Action item |
Without changing a word, copy every line of the listing below and leave out the images.

Given entries |

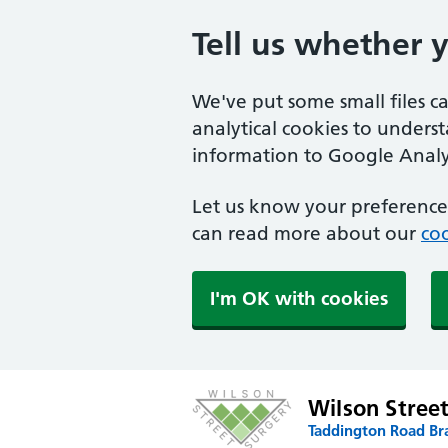
Tell us whether 
We've put some small files c
analytical cookies to unders
information to Google Analyt
Let us know your preference.
can read more about our
coo
I'm OK with cookies
Wilson Stree
Taddington Road Br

Result of the exercise |
Tell us whether 
We've put some small files c
analytical cookies to unders
information to Google Analyt
Let us know your preference.
can read more about our
coo
I'm OK with cookies
Wilson Stree
Taddington Road Br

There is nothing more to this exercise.